Population changes in Ingleton, North Yorkshire since 1801
| Year | 1801 | 1811 | 1821 | 1831 | 1841 | 1851 | 1861 | 1871 | 1881 | 1891 | 1901 | 1911 | 1921 | 1931 | 1941 | 1951 | 1961 | 2001 | 2011 |
| Population | 1106 | 1268 | 1302 | 1228 | 1355 | 1391 | --- | 2541 | 1625 | 1568 | 1672 | 1672 | 2464 | 2227 | --- | 1887 | --- | 1641 | 1772 |
Sources: Vision of Britain, Online Historical Population Reports, and 2001 and 2011 UK Census Data

==Education==
Ingleton Primary School is the only school in Ingleton.

It is a partner in 'The Three Peaks Family of Schools', a grouping of secondary schools, primary schools and middle schools, serving North Craven.

Ingleton Primary School is a small school, that teaches pupils from Nursery (ages 3–4) until Year Six (10-11).

This was once a first school until the re-organisation on 31 August 2012. The pupils transferred to the adjacent Ingleton Middle School after year 5, at the age of ten. They remained here until 13 when the transferred to the upper school in Settle. The Middle School buildings are now used as a Community Information Centre which is run as a not-for-profit organisation. The playing fields have been sold. Settle Middle school buildings were transferred to Settle College to provide the extra capacity needed for two extra year groups.

Students from Ingleton transfer at the age of eleven to the receiving secondary schools, Settle College and Queen Elizabeth School, Kirkby Lonsdale. After secondary education pupils can either stay on to sixth form or transfer to a local college like Kendal College, Lancaster and Morecambe College.

==Facilities==
Ingleton has a climbing wall that opened in 1987. The oldest part of the building was converted from a barn in the 1980s. The climbing walls are made up of around 300 sqm of lead. The climbing wall is found down a side street on the opposite side of the road to St Mary’s church. The climbing wall offers children's classes and rock climbing classes.

Ingleton has a community open air swimming pool which was created in 1933 by a group of workers which included miners from then new Ingleton colliery. Ingleton Primary school uses the community pool to host annual swimming galas. Ingleton community pool is open in the summer but closed in the winter and autumn.

In June 2022, Ingleton Pool featured on the BBC Breakfast as part of the growing public concern about rising energy prices and the effects that might have on the maintenance of the pool. In September 2022, Ingleton swimming pool opened cold water swim sessions for the first time. Starting in early September and ending in late October. The pool opened from 10 am to 2 pm on weekends.

==Notable people==
Reverend Thomas Dod Sherlock was vicar of St Mary the Virgin, Ingleton from 1874 to 1879.
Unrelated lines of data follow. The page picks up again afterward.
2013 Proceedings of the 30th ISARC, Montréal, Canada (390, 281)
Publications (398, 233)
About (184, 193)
Professor Jack Stevens (1926–1995), a pioneering hip surgeon, grew up on an Ingleton farm. He graduated from Cambridge and was Chairman of the Department of Orthopaedics in Cook County Hospital, Chicago and Professor of Orthopaedic Surgery in the University of Chicago. From 1972 he held the first chair of Orthopaedic Surgery in Newcastle upon Tyne.

The author Michael Moorcock (born 1939) had a house (Tower House) opposite Ingleton Common from 1971 to 1984 and a number of his books describe the landscapes surrounding Ingleton and other parts of the local countryside. A You-Tube video in the Time Out of Mind series shows him and his fellow author M. John Harrison climbing locally.